If Watson was truly looking only for massages, his protection should have come not from a nondisclosure agreement supplied by the Texans’ director of security but from a third person who could break the tie if the massage therapist later claimed something inappropriate occurred. The circumstances that he arranged necessarily result in the cases boiling down to one person’s word against another’s. And Hardin, as part of his effort to prove that all 24 (soon to be 26 and eventually to perhaps be more) women are lying suggests that the police -- and everyone else -- should just presume they are.

That’s why the raw number of accusations becomes relevant, and persuasive. If it was just one person, fine. But when it’s 24 or 26 and more, all of whom are telling basically the same story of a massage that went in a different direction, Watson’s reliance on talking points about never assaulting, never disrespecting, never doing anything wrong become harder to accept. Especially when considering Hardin’s claim from two weeks ago that there’s no crime in getting a “happy ending,” or in trying to.
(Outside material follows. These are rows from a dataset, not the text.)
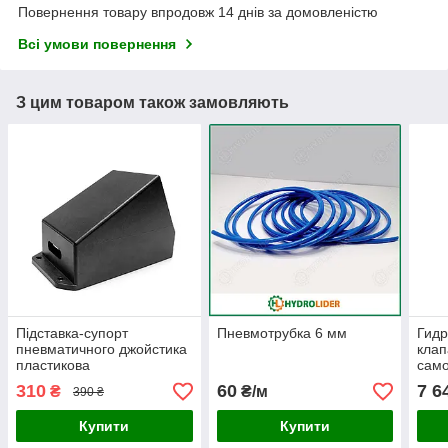
Повернення товару впродовж 14 днів за домовленістю
Всі умови повернення
З цим товаром також замовляють
Підставка-супорт
Пневмотрубка 6 мм
Гид
пневматичного джойстика
клап
пластикова
само
310
60
7 6
₴
₴/м
390 ₴
Купити
Купити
These cases against Watson all flow from his alleged effort to try to make massages into sexual activity. All but three declined. The three who did apparently claim there was no true consent.

It’s impossible to ignore the raw numbers. If, as Hardin and Graham seem to believe, these cases are each meritless to the point of frivolous and were instigated by a Pied Piper who’s looking for a payday and prominence, there surely would be cracks in the foundation by now. Eighteen of the plaintiffs were poised to get (before fees and expenses) $100,000 each last year. They didn’t. Common sense says that at least one of them would be agitating for money that she thought she was getting last year, if this truly was about shaking cash out of Watson.

Hardin and Graham likely would argue that Buzbee has held the plaintiffs together with the promise that they’ll get more later. Again, common sense suggests that, if this really were one big ruse aimed at targeting Watson for “extortion” or whatever other term they’d use to describe the cases, someone would have stepped out of ranks or spoken out of turn by now. Instead, the ranks keep building -- and the plaintiffs keep sticking together.

If they aren’t, and if Hardin and Graham want the league, the media, the fans, and ultimately the juries to know that, they need to be harvesting evidence to that effect and making it known to those in a position to spread the word. Instead, the only thing spreading is the raw number of cases pending against Watson.

Either he’s the victim of an unprecedented witch hunt against a rich and famous pro athlete, or he’s a predator. At this point, there’s no middle ground.